DIFFERENT TYPES OF CORONAS AND MACHINE LEARNING

CLASSIFICATION OF DIFFERENT TYPES OF CORONAS USING PARAMETRIZATION OF IMAGES AND MACHINE LEARNING

Igor Kononenko, Matjaz Bevk, Sasa Sadikov, Luka Sajn

University of Ljubljana, Faculty of Computer and Information Science,
Ljubljana, Slovenia

Abstract

We describe the development of computer classifiers for various types of coronas. In particular, we were interested to develop an algorithm for detection of coronas of people in altered states of consciousness (two-classes problem). Such coronas are known to have rings (double coronas),
special branch-like structure of streamers and/or curious spots. Besides detecting altered states of consciousness we were interested also to classify various types of coronas (six-classes problem).

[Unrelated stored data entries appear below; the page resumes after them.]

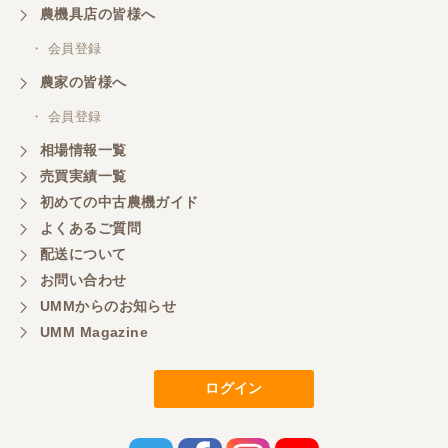
農機具店の皆様へ
商談成立の連絡をいたいておりません。
・ 会員登録
農家の皆様へ
山梨県／中川
このたびは、ありがとうございました。
・ 会員登録
相場情報一覧
売買実績一覧
山梨県／好ちゃん
初めての中古農機ガイド
大変いい商品で草刈り作業で活躍しています
よくあるご質問
配送について
お問い合わせ
UMMからのお知らせ
UMM Magazine
ログイン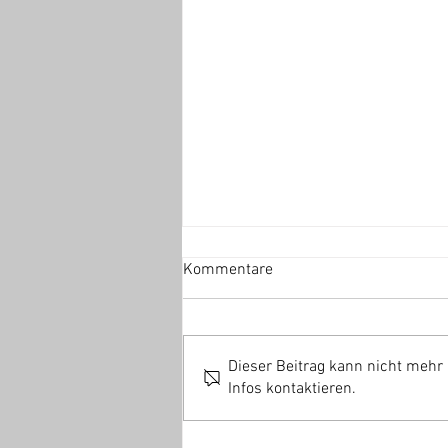
Kommentare
Dieser Beitrag kann nicht mehr
Infos kontaktieren.
Mannschafts-Fotoshooting am
15.08.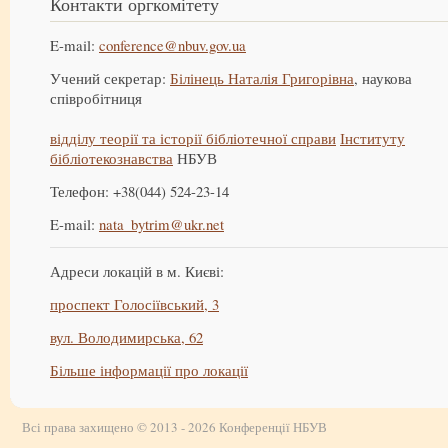
Контакти оргкомітету
E-mail:
conference@nbuv.gov.ua
Учений секретар:
Білінець Наталія Григорівна
, наукова
співробітниця
відділу теорії та історії бібліотечної справи
Інституту
бібліотекознавства
НБУВ
Телефон: +38(044) 524-23-14
E-mail:
nata_bytrim@ukr.net
Адреси локацій в м. Києві:
проспект Голосіївський, 3
вул. Володимирська, 62
Більше інформації про локації
Всі права захищено © 2013 - 2026 Конференції НБУВ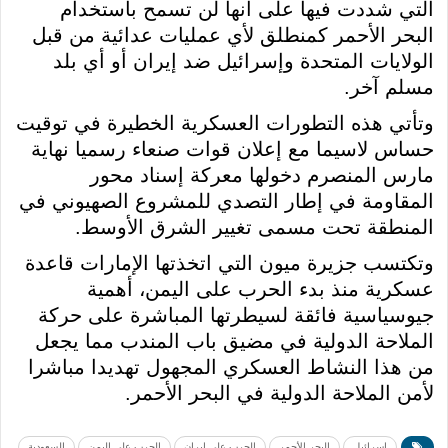
التي شددت فيها على أنها لن تسمح باستخدام
البحر الأحمر كمنطلق لأي عمليات عدائية من قبل
الولايات المتحدة وإسرائيل ضد إيران أو أي بلد
مسلم آخر.
وتأتي هذه التطورات العسكرية الخطيرة في توقيت
حساس لاسيما مع إعلان قوات صنعاء رسميا نهاية
مارس المنصرم دخولها معركة إسناد محور
المقاومة في إطار التصدي للمشروع الصهيوني في
المنطقة تحت مسمى تغيير الشرق الأوسط.
وتكتسب جزيرة ميون التي اتخذتها الإمارات قاعدة
عسكرية منذ بدء الحرب على اليمن، أهمية
جيوسياسية فائقة لسيطرتها المباشرة على حركة
الملاحة الدولية في مضيق باب المندب مما يجعل
من هذا النشاط العسكري المجهول تهديدا مباشرا
لأمن الملاحة الدولية في البحر الأحمر.
إسرائيل
البحر الأحمر
الحرب على إيران
الحرب على اليمن
السعودية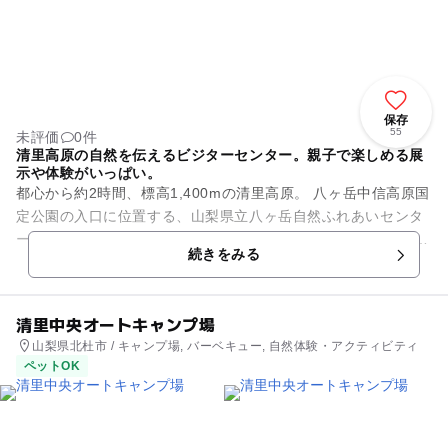
保存
55
未評価
0件
清里高原の自然を伝えるビジターセンター。親子で楽しめる展
示や体験がいっぱい。
都心から約2時間、標高1,400mの清里高原。 八ヶ岳中信高原国
定公園の入口に位置する、山梨県立八ヶ岳自然ふれあいセンタ
ー。 館内には「ハンズオン展示」と呼ばれる、体験型の展示が
続きをみる
充実して...
清里中央オートキャンプ場
山梨県北杜市 / キャンプ場, バーベキュー, 自然体験・アクティビティ
ペットOK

We used several approaches to parametrization of images: statistical approach, principal component analysis, association rules and GDV software approach extended with several additional parameters. For the development of the classifiers we used various machine learning algorithms: learning of decision trees, naïve Bayesian classifier, K-nearest neighbors classifier, Support vector machine, neural networks, and Kernel Density classifier. We compared results of computer algorithms with the human expert’s accuracy (about 77% for the two-classes problem and about 60% for the six-classes problem). Results show that computer algorithms can achieve the same or even better accuracy than that of human experts (best results were up to 85% for the two-classes problem and up to 65% for the six-classes problem).

1. Introduction

Recently developed technology by dr. Korotkov (1998) from Technical University in St.Petersburg, based on the Kirlian effect, for recording the human bio-electromagnetic field (aura) using the Gas Discharge Visualization (GDV) technique provides potentially useful information about the biophysical and/or psychical state of the recorded person. In order to make the unbiased decisions about the state of the person we want to be able to develop the computer algorithm for extracting information/describing/classifying/making decisions about the state of the person from the recorded coronas of fingertips.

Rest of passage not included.